Scott v. Harris - 05-1631 (2007)
BREYER, J., CONCURRING
SCOTT V. HARRIS
550 U. S. ____ (2007)
SUPREME COURT OF THE UNITED STATES
TIMOTHY SCOTT, PETITIONER v. VICTOR HARRIS
on writ of certiorari to the united states court of appeals for the eleventh circuit
[April 30, 2007]
Justice Breyer, concurring.
I join the Court’s opinion with one suggestion and two qualifications. Because watching the video footage of the car chase made a difference to my own view of the case, I suggest that the interested reader take advantage of the link in the Court’s opinion, ante, at 5, n. 5, and watch it. Having done so, I do not believe a reasonable jury could, in this instance, find that Officer Timothy Scott (who joined the chase late in the day and did not know the specific reason why the respondent was being pursued) acted in violation of the Constitution.

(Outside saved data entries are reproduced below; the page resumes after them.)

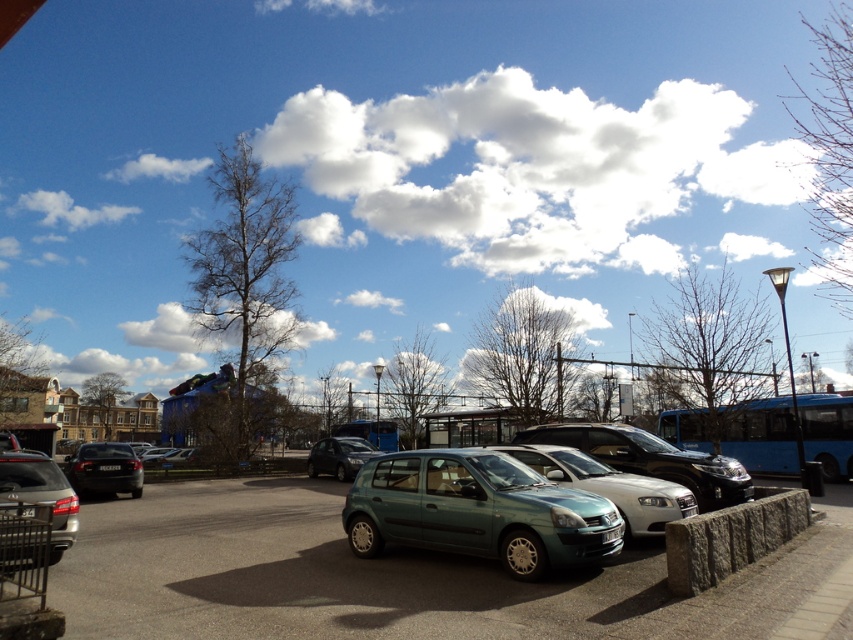 Is metallic green hatchback at center shorter than matte gray suv at lower left?

Indeed, metallic green hatchback at center has a lesser height compared to matte gray suv at lower left.

Between metallic green hatchback at center and matte gray suv at lower left, which one has less height?

metallic green hatchback at center

Locate an element on the screen. Image resolution: width=853 pixels, height=640 pixels. metallic green hatchback at center is located at coordinates (479, 512).

Between blue metallic bus at right and metallic silver hatchback at center, which one appears on the left side from the viewer's perspective?

metallic silver hatchback at center is more to the left.

Which is more to the right, blue metallic bus at right or metallic silver hatchback at center?

From the viewer's perspective, blue metallic bus at right appears more on the right side.

Is point (820, 456) positioned in front of point (697, 497)?

No, it is not.

The image size is (853, 640). In order to click on blue metallic bus at right in this screenshot , I will do `click(761, 435)`.

Does metallic teal hatchback at center lie behind matte black car at center?

No.

Is metallic teal hatchback at center below matte black car at center?

Actually, metallic teal hatchback at center is above matte black car at center.

The image size is (853, 640). Describe the element at coordinates (610, 484) in the screenshot. I see `metallic teal hatchback at center` at that location.

I want to click on metallic teal hatchback at center, so click(610, 484).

Second, the video makes clear the highly fact-dependent nature of this constitutional determination. And that fact-dependency supports the argument that we should overrule the requirement, announced in Saucier v. Katz, 533 U. S. 194 (2001), that lower courts must first decide the “constitutional question” before they turn to the “qualified immunity question.” See id., at 200 (“[T]he first inquiry must be whether a constitutional right would have been violated on the facts alleged”). Instead, lower courts should be free to decide the two questions in whatever order makes sense in the context of a particular case. Although I do not object to our deciding the constitutional question in this particular case, I believe that in order to lift the burden from lower courts we can and should reconsider Saucier’s requirement as well.

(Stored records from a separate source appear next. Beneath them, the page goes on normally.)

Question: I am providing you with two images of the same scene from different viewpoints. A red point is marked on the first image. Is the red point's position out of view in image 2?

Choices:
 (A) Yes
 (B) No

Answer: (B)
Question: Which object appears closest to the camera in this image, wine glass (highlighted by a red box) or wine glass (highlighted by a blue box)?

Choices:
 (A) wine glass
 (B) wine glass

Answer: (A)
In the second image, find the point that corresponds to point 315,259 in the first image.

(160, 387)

Sometimes (e.g., where a defendant is clearly entitled to qualified immunity) Saucier’s fixed order-of-battle rule wastes judicial resources in that it may require courts to answer a difficult constitutional question unnecessarily. Sometimes (e.g., where the defendant loses the constitutional question but wins on qualified immunity) that order-of-battle rule may immunize an incorrect constitutional ruling from review. Sometimes, as here, the order-of-battle rule will spawn constitutional rulings in areas of law so fact dependent that the result will be confusion rather than clarity. And frequently the order-of-battle rule violates that older, wiser judicial counsel “not to pass on questions of constitutionality … unless such adjudication is unavoidable.” Spector Motor Service, Inc. v. McLaughlin, 323 U. S. 101, 105 (1944); see Ashwander v. TVA, 297 U. S. 288, 347 (1936) (Brandeis, J., concurring) (“The Court will not pass upon a constitutional question although properly presented by the record, if there is also present some other ground upon which the case may be disposed of ”). In a sharp departure from this counsel, Saucier requires courts to embrace unnecessary constitutional questions not to avoid them.

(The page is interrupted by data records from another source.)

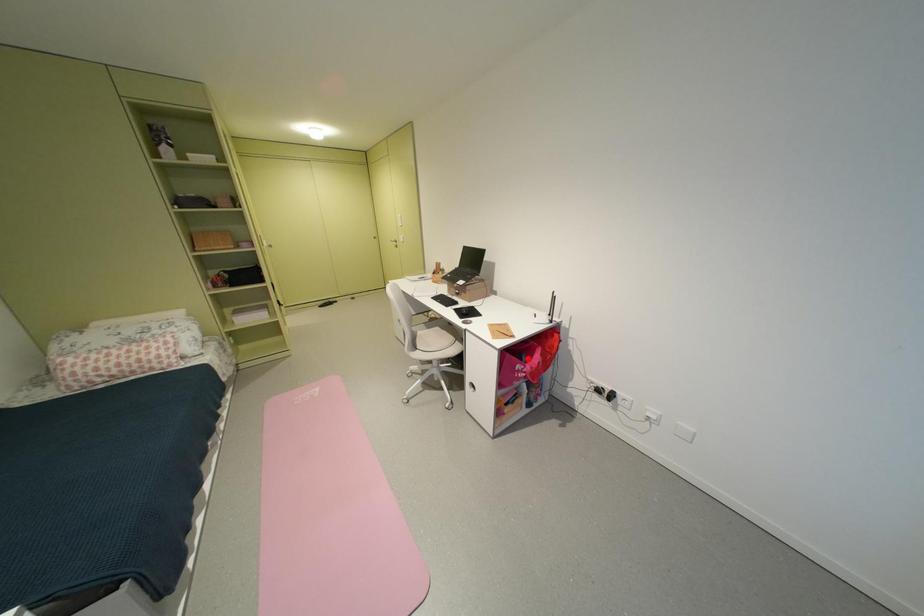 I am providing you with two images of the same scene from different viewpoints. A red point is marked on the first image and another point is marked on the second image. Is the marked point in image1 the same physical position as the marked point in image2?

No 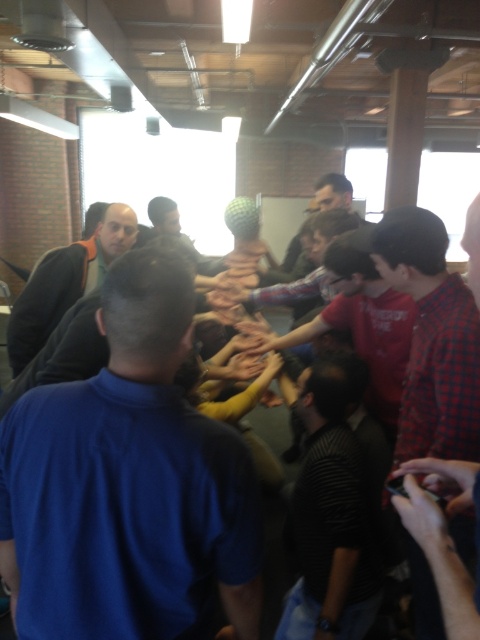 You are standing in the office and want to place a small plant pot exactly at point [283,636]. The plant pot requires a minimum of 1.8 meters of space from the camera to avoid blocking the view. Can you safely place the plant pot there?

The distance of point [283,636] from camera is 1.90 meters, which is greater than the required 1.8 meters, so you can safely place the plant pot there without blocking the view.

You are a photographer standing at the edge of the group. You want to take a photo of the dark striped shirt at center and the camouflage fabric shirt at center without any obstruction. Given that your camera has a minimum focus distance of 1.5 meters, will you be able to capture both subjects clearly in the frame?

The dark striped shirt at center is 1.65 meters away from the camouflage fabric shirt at center. Since the minimum focus distance is 1.5 meters, the photographer can capture both subjects clearly as they are within the required distance.

You are standing in the middle of the room and want to move to the dark striped shirt at center. Which direction should you move to reach it?

The dark striped shirt at center is located at point 0.802 on the x axis and 0.692 on the y axis. Since you are in the middle of the room, you should move towards the right and forward to reach it. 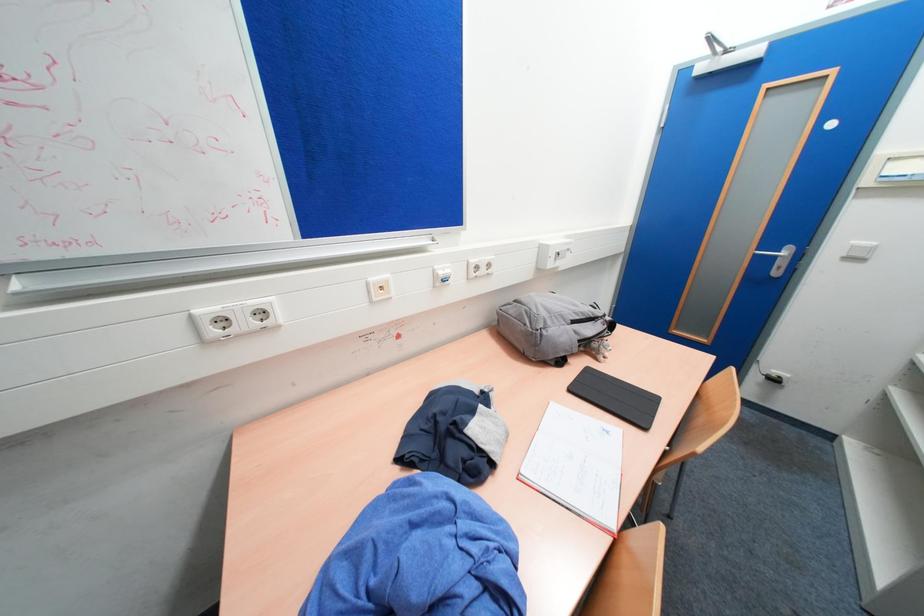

It is not surprising that commentators, judges, and, in this case, 28 States in an amicus brief, have invited us to reconsider Saucier’s requirement. See Leval, Judging Under the Constitution: Dicta About Dicta, 81 N. Y. U. L. Rev. 1249, 1275 (2006) (calling the requirement “a puzzling misadventure in constitutional dictum”); Dirrane v. Brookline Police Dept., 315 F. 3d 65, 69–70 (CA1 2002) (referring to the requirement as “an uncomfortable exercise” when “the answer whether there was a violation may depend on a kaleidoscope of facts not yet fully developed”); Lyons v. Xenia, 417 F. 3d 565, 580–584 (CA6 2005) (Sutton, J., concurring); Brief for State of Illinois et al. as Amici Curiae. I would accept that invitation.
While this Court should generally be reluctant to overturn precedents, stare decisis concerns are at their weakest here. See, e.g., Payne v. Tennessee, 501 U. S. 808, 828 (1991) (“Considerations in favor of stare decisis” are at their weakest in cases “involving procedural and evidentiary rules”). The order-of-battle rule is relatively novel, it primarily affects judges, and there has been little reliance upon it.
Third, I disagree with the Court insofar as it articulates a per se rule. The majority states: “A police officer’s attempt to terminate a dangerous high-speed car chase that threatens the lives of innocent bystanders does not violate the Fourth Amendment, even when it places the fleeing motorist at risk of serious injury or death.” Ante, at 13. This statement is too absolute. As Justice Ginsburg points out, ante, at 1, whether a high-speed chase violates the Fourth Amendment may well depend upon more circumstances than the majority’s rule reflects. With these qualifications, I join the Court’s opinion.